**Work to complete:** Only the final stretch of the data is wanted: reproduce the line containing "10:00-18:00" and each line after it, exactly.

Stored records:
_ _ _ _ _ _ _

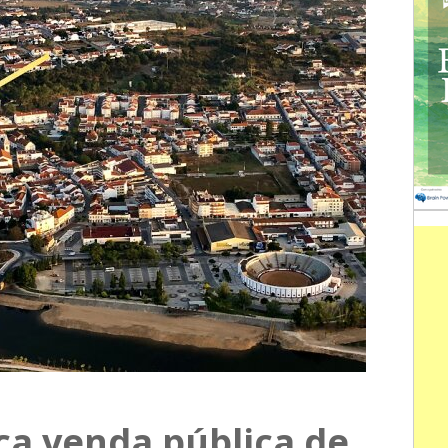
ça venda pública de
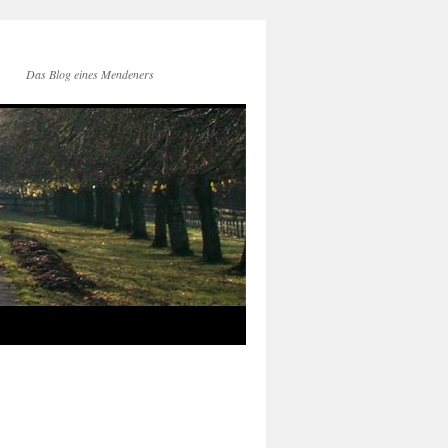
Das Blog eines Mendeners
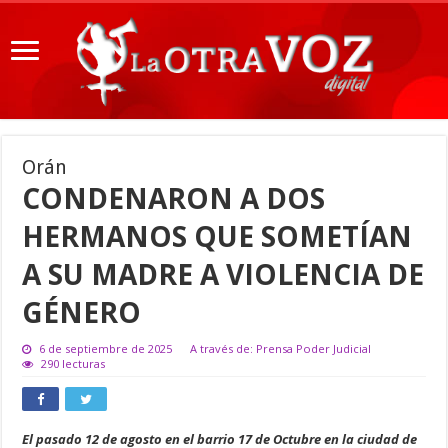
Orán
CONDENARON A DOS
HERMANOS QUE SOMETÍAN
A SU MADRE A VIOLENCIA DE
GÉNERO
6 de septiembre de 2025
A través de: Prensa Poder Judicial
290 lecturas
El pasado 12 de agosto en el barrio 17 de Octubre en la ciudad de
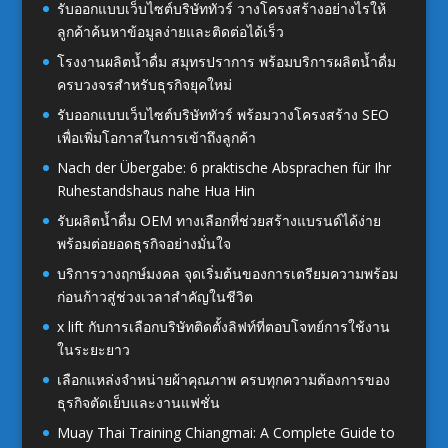
รับออกแบบเว็บไซต์บริษัททัวร์ วางโครงสร้างอย่างไรให้
ลูกค้าค้นหาข้อมูลง่ายและติดต่อได้เร็ว
โรงงานผลิตน้ำดื่ม สมุทรปราการ พร้อมบริการผลิตน้ำดื่ม
ครบวงจรสำหรับธุรกิจยุคใหม่
รับออกแบบเว็บไซต์บริษัททัวร์ พร้อมวางโครงสร้าง SEO
เพื่อเพิ่มโอกาสในการเข้าถึงลูกค้า
Nach der Übergabe: 6 praktische Absprachen für Ihr
Ruhestandshaus nahe Hua Hin
รับผลิตน้ำดื่ม OEM ทางเลือกที่ช่วยสร้างแบรนด์ได้ง่าย
พร้อมต่อยอดธุรกิจอย่างมั่นใจ
บริการวางฤกษ์มงคล จุดเริ่มต้นของการเตรียมความพร้อม
ก่อนก้าวสู่ช่วงเวลาสำคัญในชีวิต
x lift กับการเลือกบริษัทติดตั้งลิฟท์ที่ตอบโจทย์การใช้งาน
ในระยะยาว
เลือกแหล่งจำหน่ายผ้าคุณภาพ ครบทุกความต้องการของ
ธุรกิจตัดเย็บและงานแฟชั่น
Muay Thai Training Chiangmai: A Complete Guide to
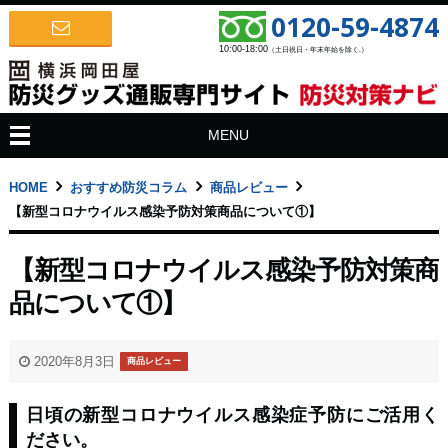
0120-59-4874
10:00-18:00
（土日祝日・年末年始を除く.）
MENU
HOME
おすすめ防災コラム
商品レビュー
【新型コロナウイルス感染予防対策商品について①】
【新型コロナウイルス感染予防対策商
品について①】
2020年8月3日
商品レビュー
日頃の新型コロナウイルス感染症予防にご活用く
ださい。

_ _ _ _ _ _ _

**Task output:**
10:00-18:00
（土日祝日・年末年始を除く.）
MENU
HOME
おすすめ防災コラム
商品レビュー
【新型コロナウイルス感染予防対策商品について①】
【新型コロナウイルス感染予防対策商
品について①】
2020年8月3日
商品レビュー
日頃の新型コロナウイルス感染症予防にご活用く
ださい。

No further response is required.